Of course, that assumes that AI acts like a normal technology, and one whose jaggedness will never be completely solved. There is the possibility that this may not be true. The agentic capabilities we’re seeing in models like o3, like the ability to decompose complex goals, use tools, and execute multi-step plans independently, might actually accelerate diffusion dramatically compared to previous technologies. If and when AI can effectively navigate human systems on its own, rather than requiring integration, we might hit adoption thresholds much faster than historical precedent would suggest.
And there’s a deeper uncertainty here: are there capability thresholds that, once crossed, fundamentally change how these systems integrate into society? Or is it all just gradual improvement? Or will models stop improving in the future as LLMs hit a wall? The honest answer is we don’t know.

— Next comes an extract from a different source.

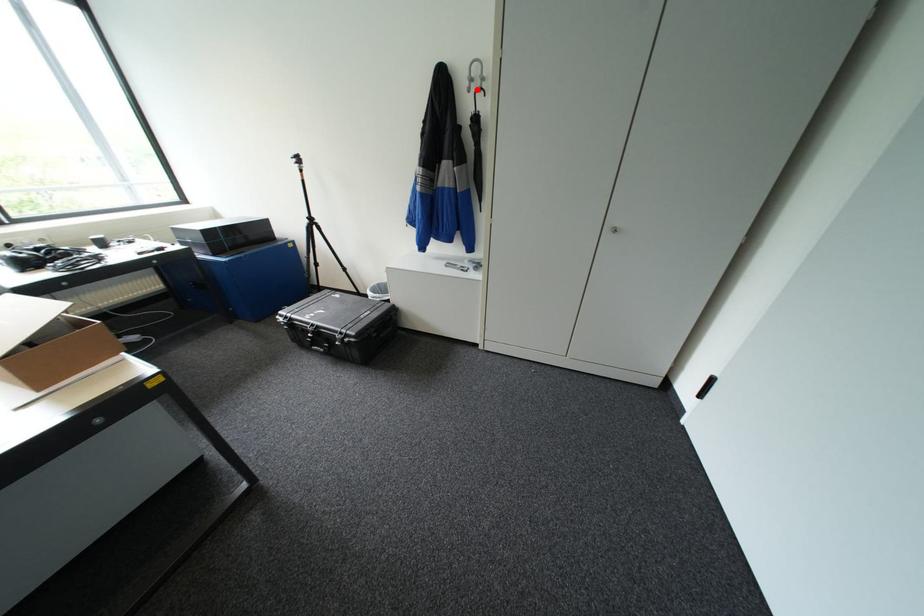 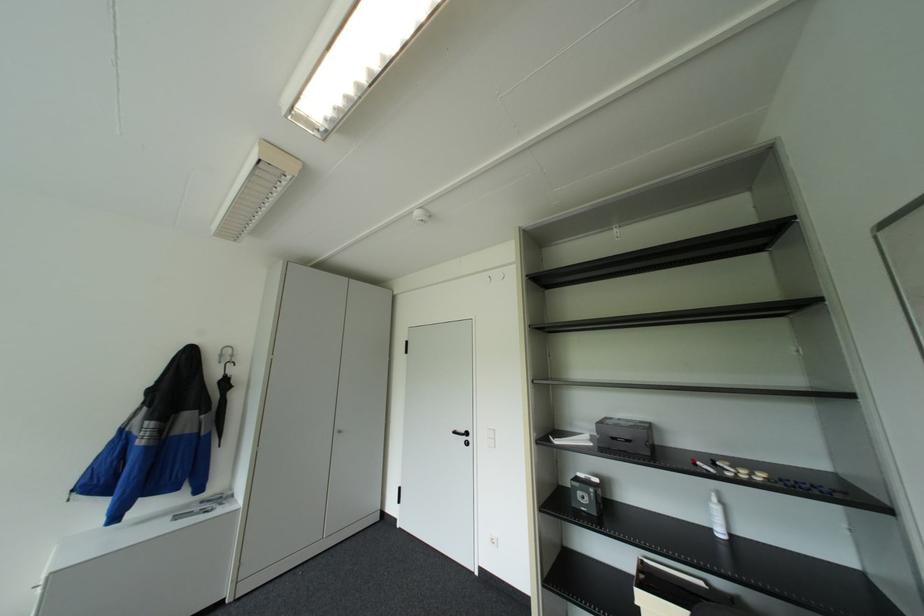 In the second image, find the point that corresponds to the highlighted location in the first image.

What’s clear is that we continue to be in uncharted territory. The latest models represent something qualitatively different from what came before, whether or not we call it AGI. Their agentic properties, combined with their jagged capabilities, create a genuinely novel situation with few clear analogues. It may be that history continues to be the best guide, and that figuring out how to successfully apply AI in a way that shows up in the economic statistics may be a process measured in decades. Or it might be that we are on the edge of some sort of faster take-off, where AI-driven change sweeps our world suddenly. Either way, those who learn to navigate this jagged landscape now will be best positioned for what comes next… whatever that is.